Work on your class projects!

Homework #9 due Wednesday, Mar 23 30

Question 4.14, just matrices 1, 3 and 6

Question 4.16, just the mathematical questions in the second paragraph, no programming

Work on your class projects!

Homework #10 due Wednesday, Apr 6

Question 5.4 (Part 1 only)

Question 5.5

Question 5.18

Work on your class projects!

Homework #11 due Wednesday, Apr 13

Questions 6.1, 6.4, 6.5

Work on your class projects!

Homework #12 due ~~Wednesday, Apr 20~~ Friday, Apr 22

Question 6.10

Consider the slight variation on the 2D Model Problem, gotten by discretizing the slightly different PDE
a * d^2 v(x,y)/dx^2 + b * d^2 v(x,y)/dy^2 = f(x,y)
where a and b are some positive constants. Briefly justify your answers to the following questions. (Hint: Use Matlab to confirm that your answers are correct for small examples.)
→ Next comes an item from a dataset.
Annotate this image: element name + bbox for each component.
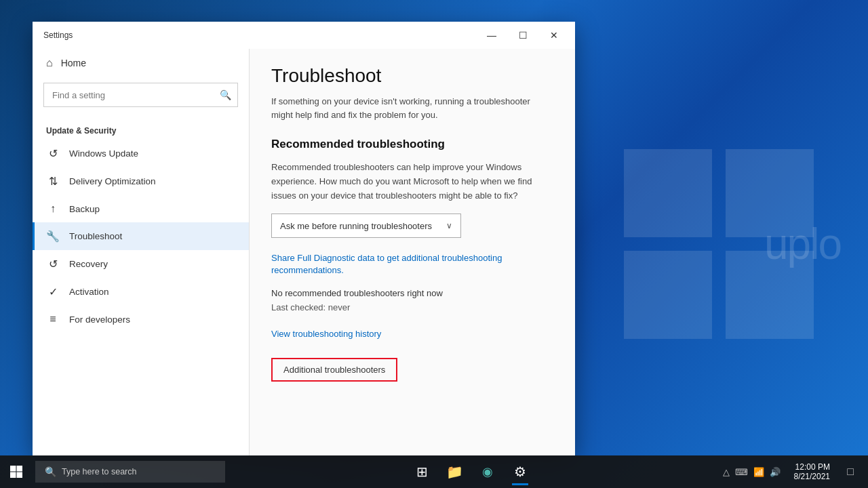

Using Kronecker product notation, write down the matrix; call it T(a,b).

Write down explicit formulas for the eigenvalues and eigenvectors of T(a,b), again using Kronecker product notation. Is T(a,b) symmetric and positive definite? What is its 2-norm condition number?

Does Jacobi's method converge for T(a,b)? What is rho(R_J), the spectral radius of the Jacobi iteration matrix R_J?

Is there an ordering of the equations and unknowns for which SOR(w) converges, for T(a,b), for some values of w? What ordering, and which values of w?

What value w_opt minimizes rho(R_SOR(w))? What is the value of rho(R_SOR(w_opt))?

Repeat the last question for the 3D problem gotten by discretizing
a * d^2 v(x,y,z)/dx^2 + b * d^2 v(x,y,z)/dy^2 + c * d^2 v(x,y,z)/dz^2 = f(x,y,z)
where a, b and c are some positive constants.